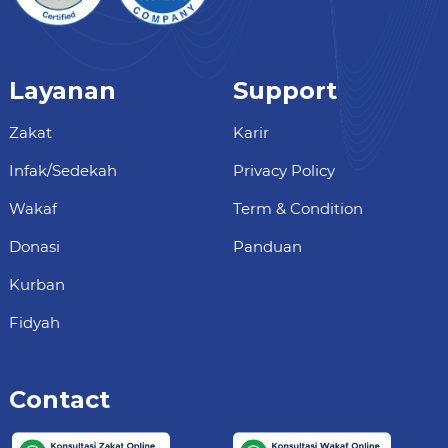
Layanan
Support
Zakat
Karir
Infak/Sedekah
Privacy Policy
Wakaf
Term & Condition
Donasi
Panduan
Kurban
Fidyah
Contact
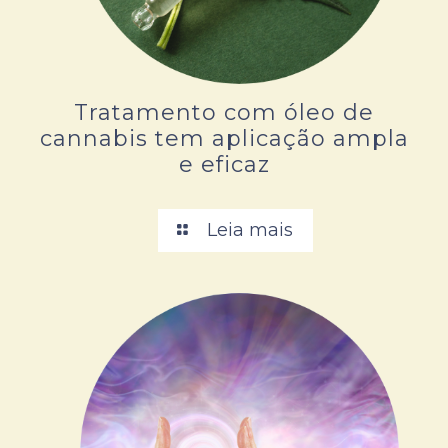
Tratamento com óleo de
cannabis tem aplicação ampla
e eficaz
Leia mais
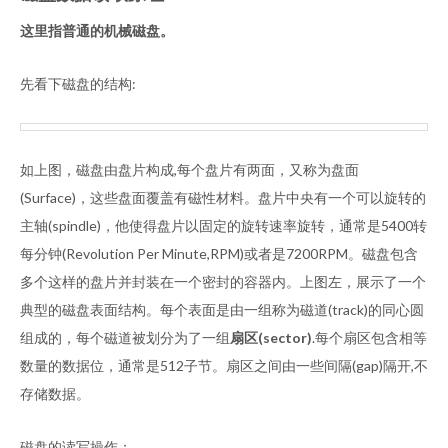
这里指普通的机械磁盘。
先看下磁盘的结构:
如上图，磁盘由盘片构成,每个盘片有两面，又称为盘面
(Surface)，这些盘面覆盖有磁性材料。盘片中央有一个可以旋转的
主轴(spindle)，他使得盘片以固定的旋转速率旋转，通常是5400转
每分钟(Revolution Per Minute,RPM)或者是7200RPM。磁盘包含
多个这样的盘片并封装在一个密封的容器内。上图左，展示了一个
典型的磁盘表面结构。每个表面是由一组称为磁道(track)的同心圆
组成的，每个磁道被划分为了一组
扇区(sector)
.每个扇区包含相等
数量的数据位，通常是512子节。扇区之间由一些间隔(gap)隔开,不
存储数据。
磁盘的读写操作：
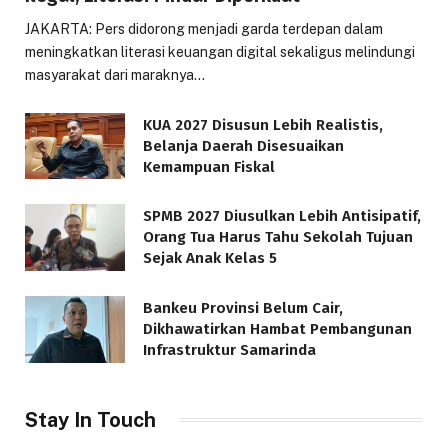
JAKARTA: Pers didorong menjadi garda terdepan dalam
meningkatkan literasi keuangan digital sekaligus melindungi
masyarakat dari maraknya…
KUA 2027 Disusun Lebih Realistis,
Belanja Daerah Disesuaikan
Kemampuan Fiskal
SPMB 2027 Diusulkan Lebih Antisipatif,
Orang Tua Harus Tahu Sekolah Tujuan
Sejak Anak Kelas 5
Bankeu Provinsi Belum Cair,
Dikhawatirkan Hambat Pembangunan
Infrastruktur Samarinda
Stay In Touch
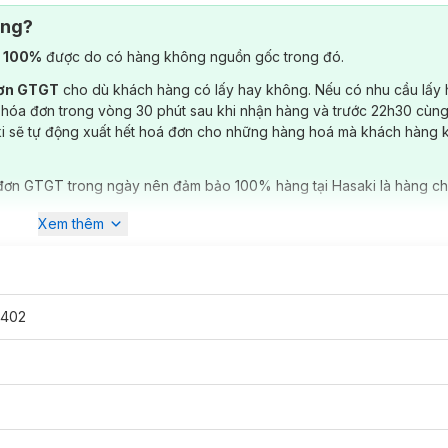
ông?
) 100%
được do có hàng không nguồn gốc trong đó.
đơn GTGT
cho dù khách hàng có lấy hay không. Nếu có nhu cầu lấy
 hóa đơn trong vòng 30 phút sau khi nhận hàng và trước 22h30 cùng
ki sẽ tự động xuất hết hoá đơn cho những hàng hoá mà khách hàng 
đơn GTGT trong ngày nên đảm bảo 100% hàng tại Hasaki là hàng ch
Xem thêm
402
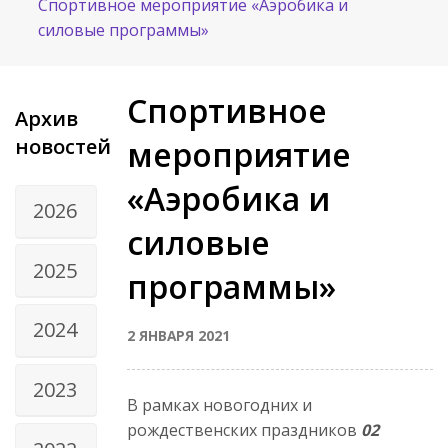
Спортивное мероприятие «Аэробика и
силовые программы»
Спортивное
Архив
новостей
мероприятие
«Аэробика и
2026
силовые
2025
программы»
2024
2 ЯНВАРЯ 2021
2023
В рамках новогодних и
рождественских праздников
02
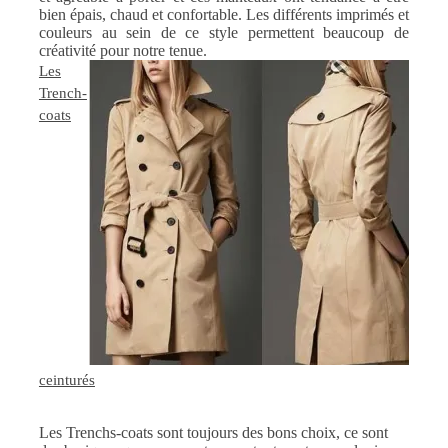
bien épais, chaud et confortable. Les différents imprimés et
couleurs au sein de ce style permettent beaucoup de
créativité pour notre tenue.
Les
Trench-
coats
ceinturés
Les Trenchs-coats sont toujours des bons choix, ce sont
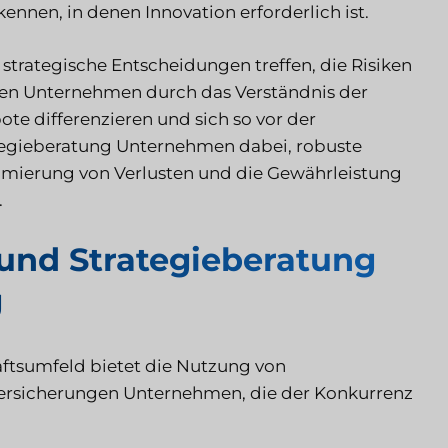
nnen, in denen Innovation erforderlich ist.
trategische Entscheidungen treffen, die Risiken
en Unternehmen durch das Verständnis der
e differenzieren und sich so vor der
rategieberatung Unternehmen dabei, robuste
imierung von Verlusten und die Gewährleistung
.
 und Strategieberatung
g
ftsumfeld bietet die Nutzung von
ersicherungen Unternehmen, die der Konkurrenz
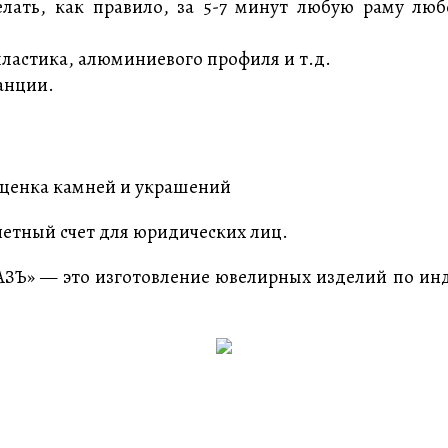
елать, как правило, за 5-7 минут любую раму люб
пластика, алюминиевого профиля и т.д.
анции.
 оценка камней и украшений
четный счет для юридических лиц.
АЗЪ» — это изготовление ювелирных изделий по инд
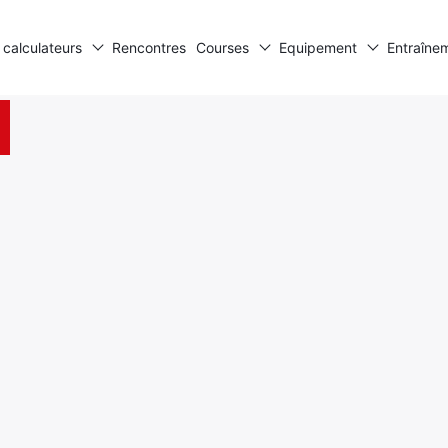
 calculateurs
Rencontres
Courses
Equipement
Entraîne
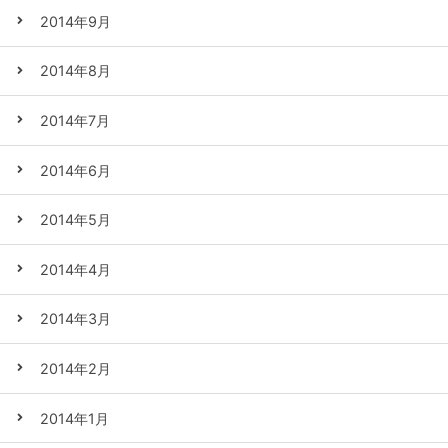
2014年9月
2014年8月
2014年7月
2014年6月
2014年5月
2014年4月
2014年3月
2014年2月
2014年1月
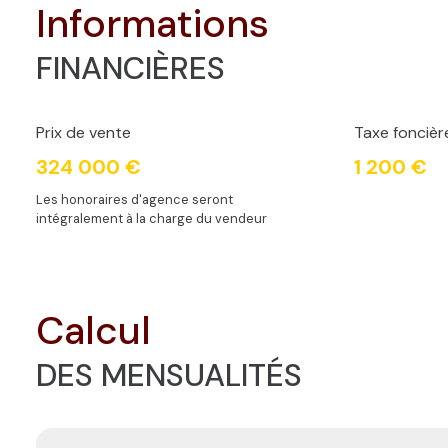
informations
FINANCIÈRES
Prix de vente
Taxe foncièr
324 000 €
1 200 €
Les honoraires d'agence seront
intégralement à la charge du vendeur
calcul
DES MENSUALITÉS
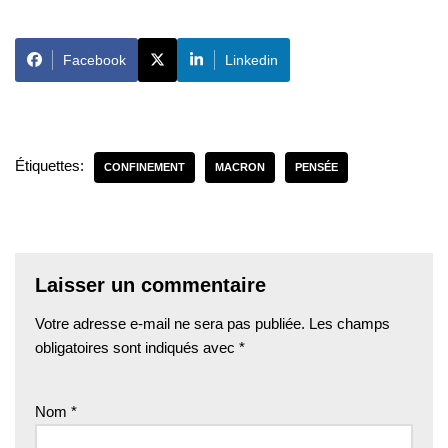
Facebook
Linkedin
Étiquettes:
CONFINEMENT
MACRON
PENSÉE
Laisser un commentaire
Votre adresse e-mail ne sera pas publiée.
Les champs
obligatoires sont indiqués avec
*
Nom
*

══════

I would like the data copied exactly as it stands, with no pictures included.

Layanan
Support
Zakat
Karir
Infak/Sedekah
Privacy Policy
Wakaf
Term & Condition
Donasi
Panduan
Kurban
Fidyah
Contact
Tratamento com óleo de
cannabis tem aplicação ampla
e eficaz
Leia mais
这里指普通的机械磁盘。
先看下磁盘的结构:
如上图，磁盘由盘片构成,每个盘片有两面，又称为盘面
(Surface)，这些盘面覆盖有磁性材料。盘片中央有一个可以旋转的
主轴(spindle)，他使得盘片以固定的旋转速率旋转，通常是5400转
每分钟(Revolution Per Minute,RPM)或者是7200RPM。磁盘包含
多个这样的盘片并封装在一个密封的容器内。上图左，展示了一个
典型的磁盘表面结构。每个表面是由一组称为磁道(track)的同心圆
组成的，每个磁道被划分为了一组
扇区(sector)
.每个扇区包含相等
数量的数据位，通常是512子节。扇区之间由一些间隔(gap)隔开,不
存储数据。
磁盘的读写操作：
JAKARTA: Pers didorong menjadi garda terdepan dalam
meningkatkan literasi keuangan digital sekaligus melindungi
masyarakat dari maraknya…
KUA 2027 Disusun Lebih Realistis,
Belanja Daerah Disesuaikan
Kemampuan Fiskal
SPMB 2027 Diusulkan Lebih Antisipatif,
Orang Tua Harus Tahu Sekolah Tujuan
Sejak Anak Kelas 5
Bankeu Provinsi Belum Cair,
Dikhawatirkan Hambat Pembangunan
Infrastruktur Samarinda
Stay In Touch
ông?
) 100%
được do có hàng không nguồn gốc trong đó.
đơn GTGT
cho dù khách hàng có lấy hay không. Nếu có nhu cầu lấy
 hóa đơn trong vòng 30 phút sau khi nhận hàng và trước 22h30 cùng
ki sẽ tự động xuất hết hoá đơn cho những hàng hoá mà khách hàng 
đơn GTGT trong ngày nên đảm bảo 100% hàng tại Hasaki là hàng ch
Xem thêm
402
Спортивное мероприятие «Аэробика и
силовые программы»
Спортивное
Архив
новостей
мероприятие
«Аэробика и
2026
силовые
2025
программы»
2024
2 ЯНВАРЯ 2021
2023
В рамках новогодних и
рождественских праздников
02
bien épais, chaud et confortable. Les différents imprimés et
couleurs au sein de ce style permettent beaucoup de
créativité pour notre tenue.
Les
Trench-
coats
ceinturés
Les Trenchs-coats sont toujours des bons choix, ce sont
nnen, in denen Innovation erforderlich ist.
trategische Entscheidungen treffen, die Risiken
en Unternehmen durch das Verständnis der
e differenzieren und sich so vor der
rategieberatung Unternehmen dabei, robuste
imierung von Verlusten und die Gewährleistung
.
 und Strategieberatung
g
ftsumfeld bietet die Nutzung von
ersicherungen Unternehmen, die der Konkurrenz
елать, как правило, за 5-7 минут любую раму люб
пластика, алюминиевого профиля и т.д.
анции.
 оценка камней и украшений
четный счет для юридических лиц.
АЗЪ» — это изготовление ювелирных изделий по инд
 calculateurs
Rencontres
Courses
Equipement
Entraîne
2014年9月
2014年8月
2014年7月
2014年6月
2014年5月
2014年4月
2014年3月
2014年2月
2014年1月
informations
FINANCIÈRES
Prix de vente
Taxe foncièr
324 000 €
1 200 €
Les honoraires d'agence seront
intégralement à la charge du vendeur
calcul
DES MENSUALITÉS
Facebook
Linkedin
Étiquettes:
CONFINEMENT
MACRON
PENSÉE
Laisser un commentaire
Votre adresse e-mail ne sera pas publiée.
Les champs
obligatoires sont indiqués avec
*
Nom
*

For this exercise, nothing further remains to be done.